Going by what I know, I write $$F(x,y,c)=(x-c)^2+y^2-1-c^2=x^2-2xc+y^2-1=0.$$
Then, $$\frac{\delta F(x,y,c)}{\delta c}=-2x=0.$$
Ideally, I should get a function in $c$ in the second step, and then substitute that value in the original equation to get the envelope. But here, the $c$ cancels. What should I do now?
 A: Idially, you would get a funcion in $c$. But as you can see we're not in an ideal situation. This family of curves has an envelope, but it's a very boring one. 
What you did was correct, so for our envelope we must have $x=0$. We must also have, $(x-c)^2+y^2=1+c^2$, simultaniously.
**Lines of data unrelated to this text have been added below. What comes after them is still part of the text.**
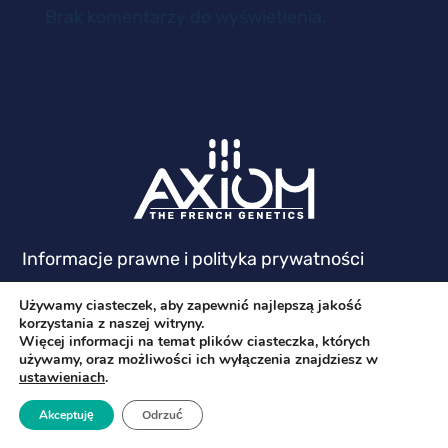
Brak komentarzy do wyświetlenia.
Informacje prawne i polityka prywatności
Używamy ciasteczek, aby zapewnić najlepszą jakość
korzystania z naszej witryny.
Więcej informacji na temat plików ciasteczka, których
używamy, oraz możliwości ich wyłączenia znajdziesz w
ustawieniach
.
Akceptuję
Odrzuć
This implies that $c^2+y^2=1+c^2\implies y^2=1$. 
So our envelope is given by $\begin{cases}x=0\\y^2=1\end{cases}$. As I said, this is a very boring envelope. Its only points are $(0,1)$ and $(0,-1)$. You can actually see this happening below. In the picture you see a slider $c$, and the circles $(x-c)^2+y^2=1+c^2$. As you can see clearly, the envelope which belongs to this family is exactly $
\big\{(0,\pm1)\big\}$. 

Extra: The envelope of a family of spheres (or circles) is sometimes called a channel surface or a canal surface. When dealing with a family of spheres $\big(C(t),r(t)\big)$, where both the centres $C(t)$ and the radii $r(t)$ are parameterized by the same parameter $t$, we have that we only get a (nonempty) channel surface if $\Vert C'(t)\Vert^2-\big(r'(t)\big)^2\geq0$ for all $t$ in some interval. If this does not hold, then we immediately know that there will be no channel surface.